The researchers from across Africa met in Yaounde during an international workshop on cement proficiency testing in the continent.
Researchers from across Africa have learned new techniques of testing cement's proficiency in order to guarantee its safety. The experts are also seeking ways to produce cement which is environmentally-friendly, so as to protect people, the environment and material goods.
According to an expert in the technology of construction materials, Wolfram Schmidt of the German Federal Institute for Materials Research (BAM), "cement is today responsible for 5 to 10 per cent of global carbon emission." As such, the researcher holds that if cement is improperly produced, it can harm the environment and humans.
It is against this backdrop that the workshop was organised within the context of BAM's Knowledge Exchange for Young Scientists and Pan-African Cement Testing Proficiency Scheme (PACE-PTS). It was jointly organised by the German Federal Institute for Materials Research, the National Metrology Institute of Germany and the Local Materials Promotion Authority (MIPROMALO).

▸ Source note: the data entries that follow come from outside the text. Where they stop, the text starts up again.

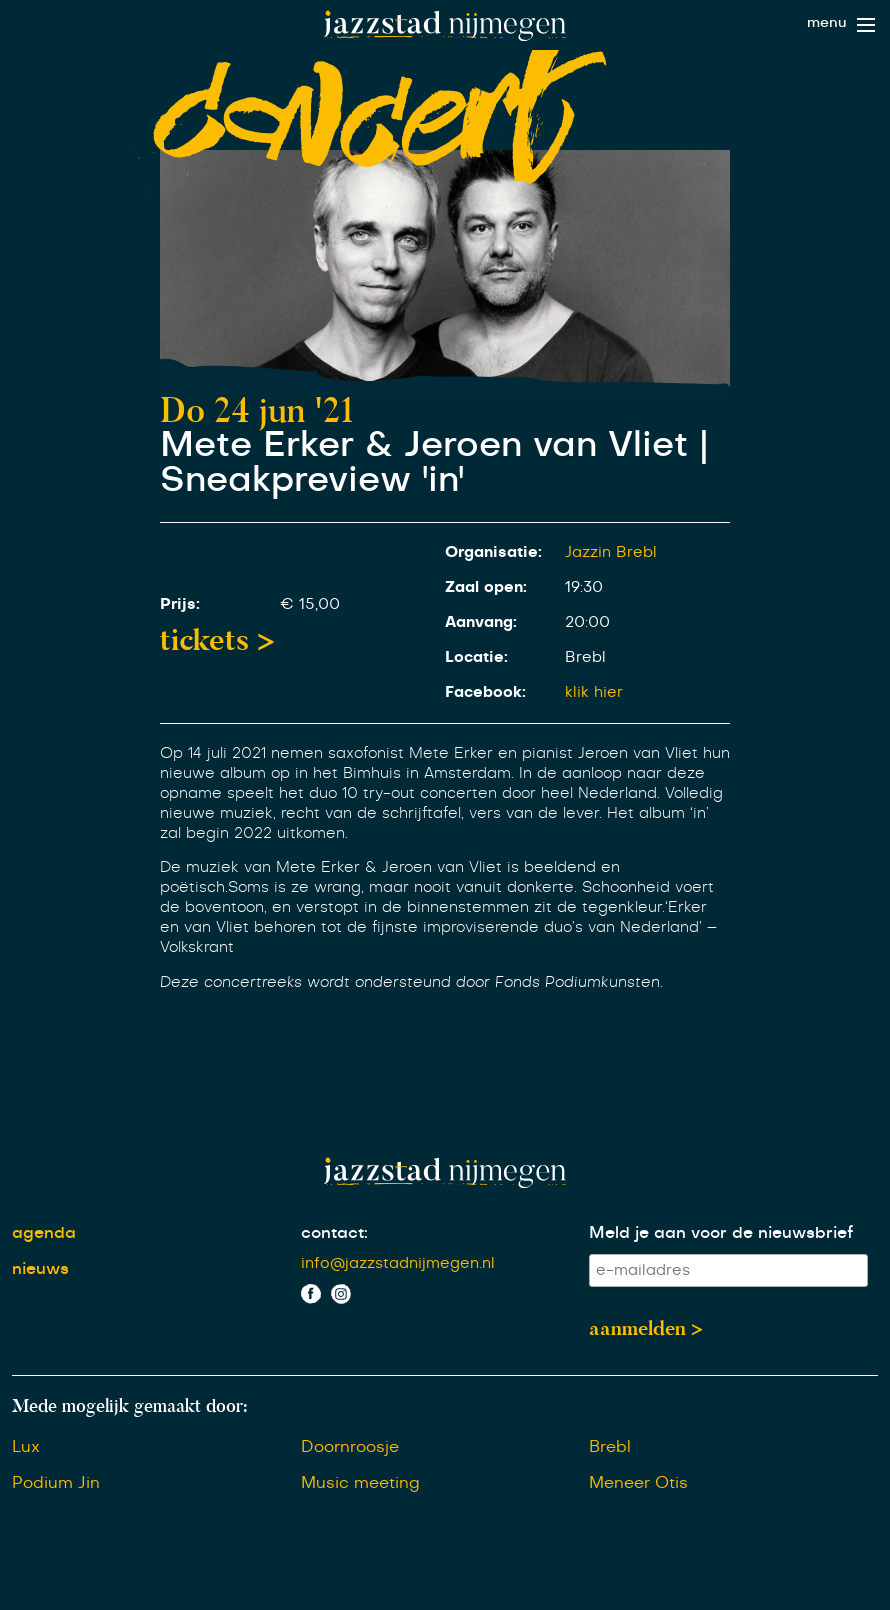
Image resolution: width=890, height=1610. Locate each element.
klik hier (594, 692)
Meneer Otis (638, 1483)
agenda (44, 1233)
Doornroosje (350, 1447)
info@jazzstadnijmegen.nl (398, 1263)
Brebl (610, 1447)
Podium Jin (56, 1483)
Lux (26, 1447)
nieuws (40, 1269)
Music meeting (360, 1483)
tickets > (217, 640)
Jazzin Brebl (611, 552)
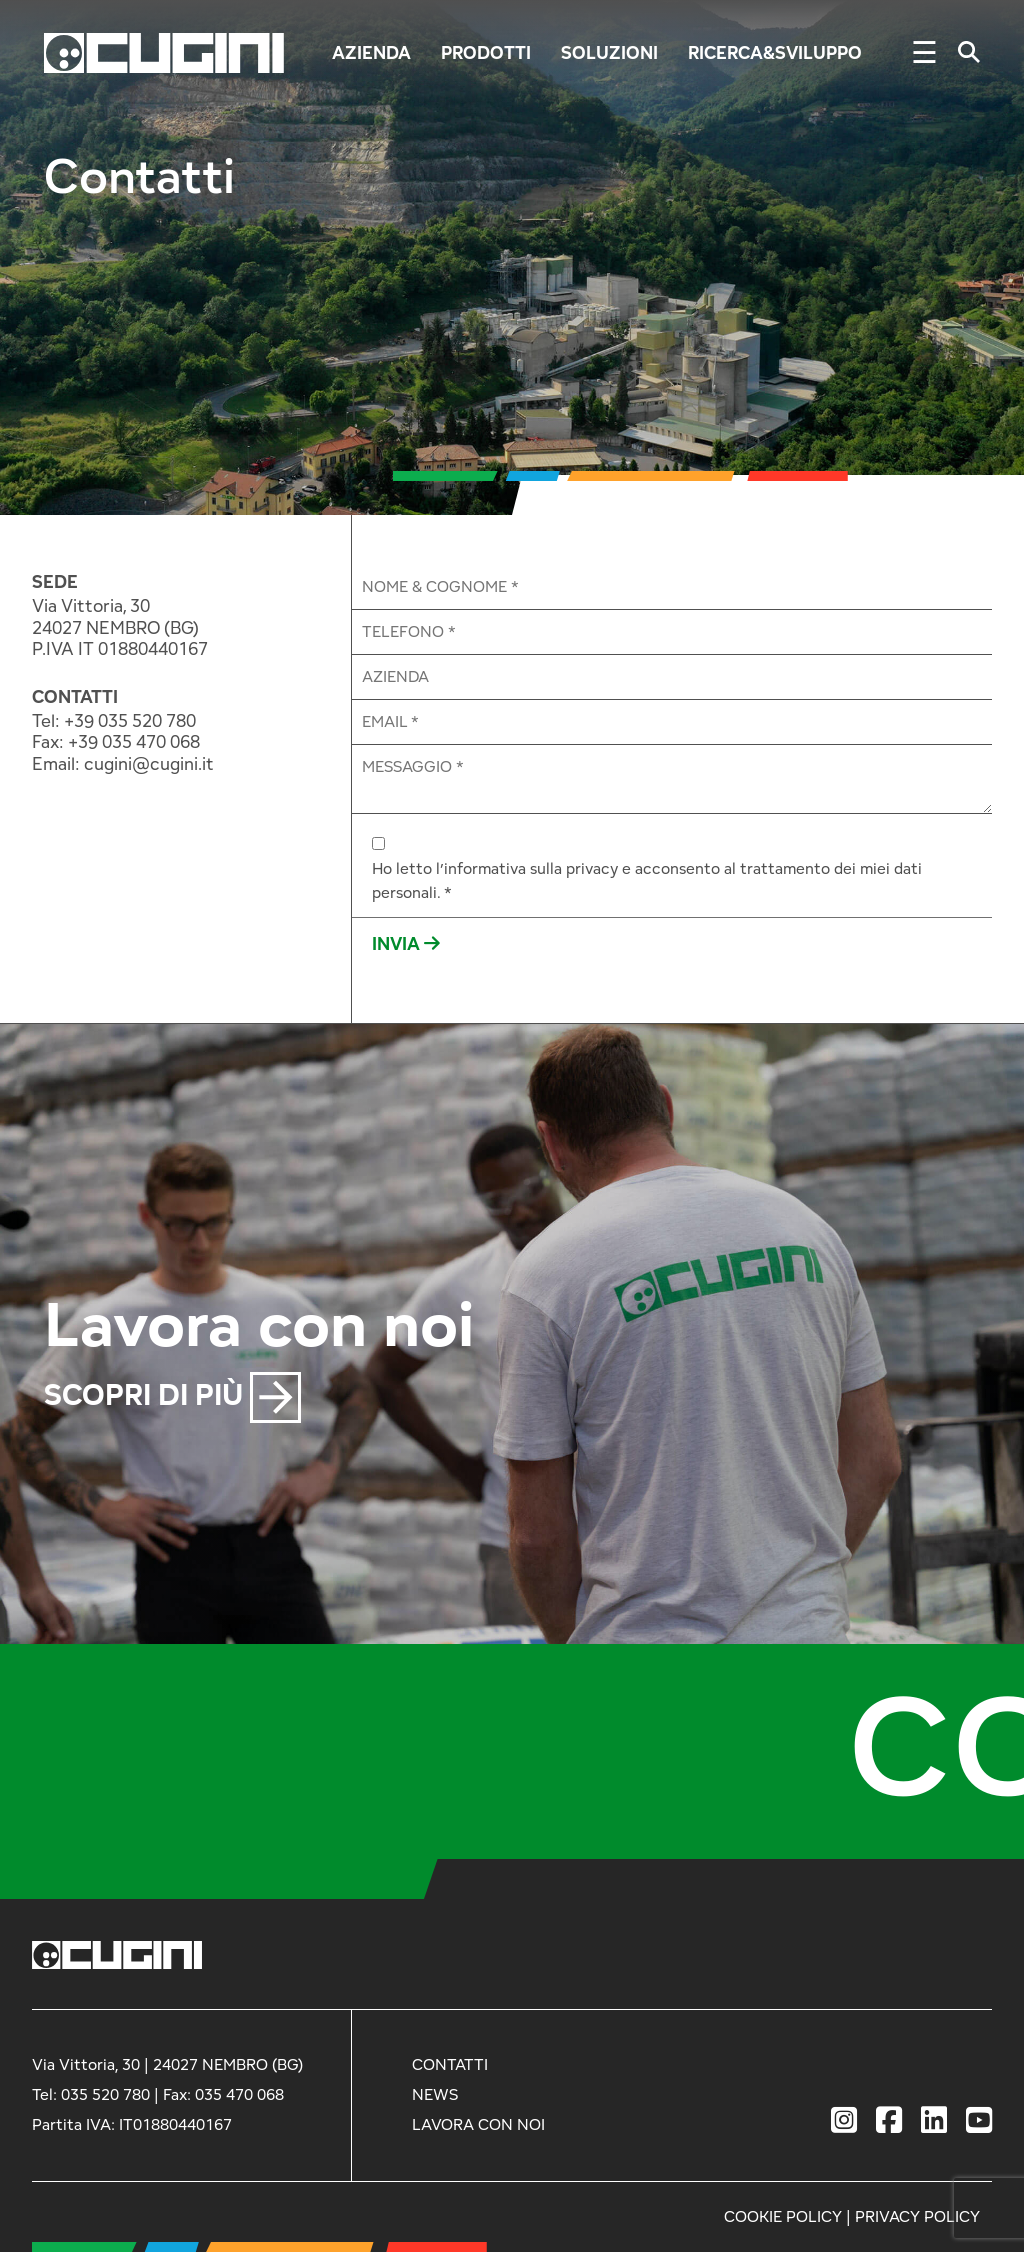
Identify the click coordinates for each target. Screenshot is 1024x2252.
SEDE (55, 582)
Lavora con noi (259, 1322)
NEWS (435, 2094)
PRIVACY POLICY (917, 2216)
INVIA (406, 943)
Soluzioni (609, 52)
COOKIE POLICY (783, 2216)
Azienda (371, 52)
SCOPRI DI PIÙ (172, 1394)
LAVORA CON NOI (478, 2124)
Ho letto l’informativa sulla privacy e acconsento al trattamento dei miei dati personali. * (647, 880)
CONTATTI (75, 697)
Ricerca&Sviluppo (775, 52)
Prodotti (486, 52)
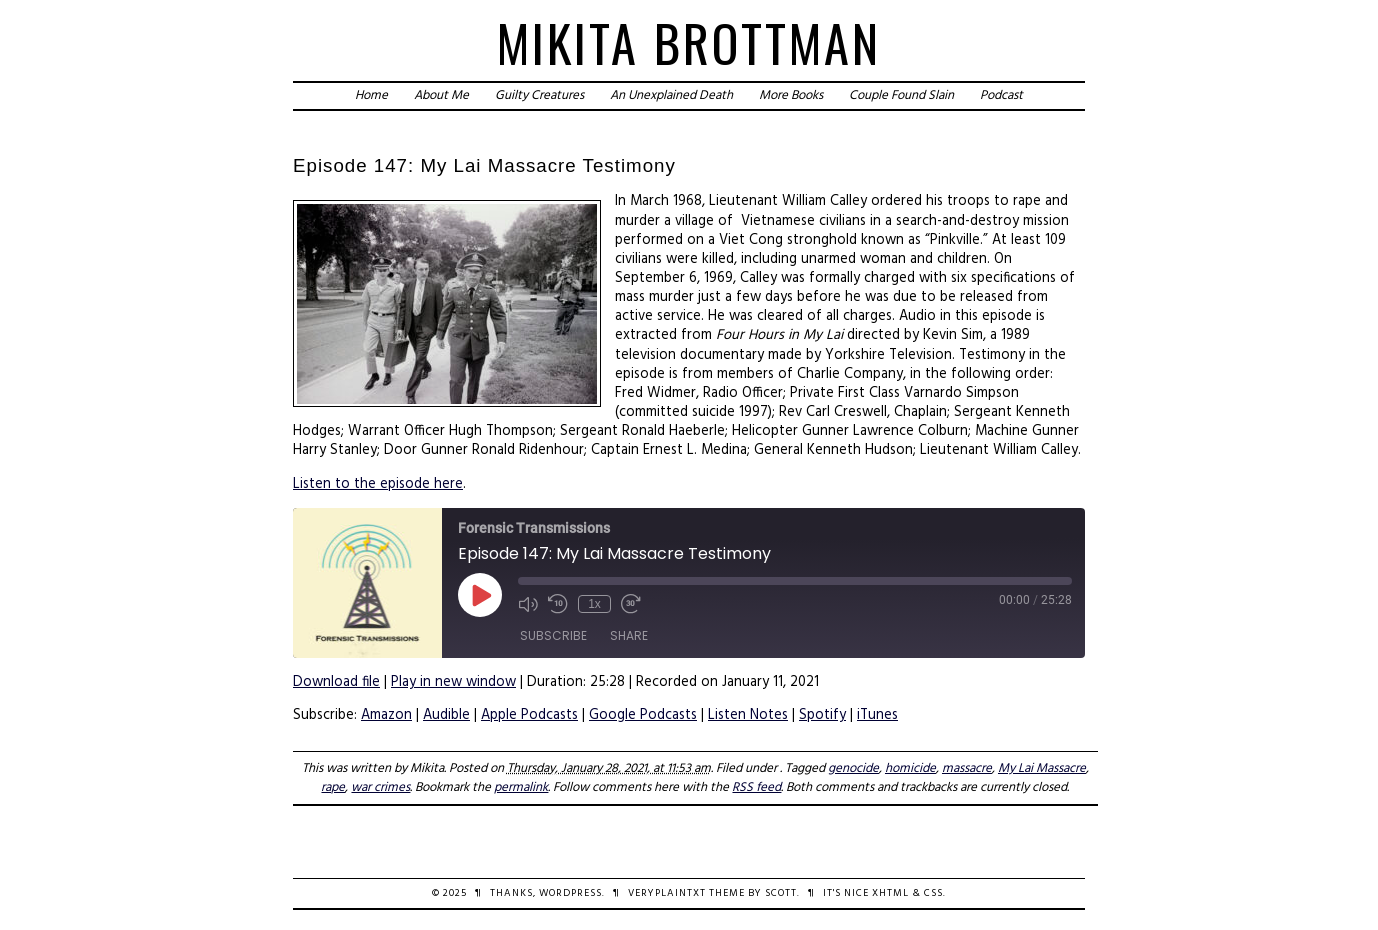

Basking on the fact that the cement market in Africa and Cameroon in particular is growing rapidly with expectations that in the next 25 years, it will be as four times bigger as it is today, Wolfram Schmidt said it was very necessary to put in place a global network of experts to share their experience in creating materials which are safe and sound for the safety of the population.
"Africa has a lot of potentials for innovative materials which include agricultural waste and other local materials which can be used for construction. All these technologies are not well known and Africa can be a starting point," the expert said.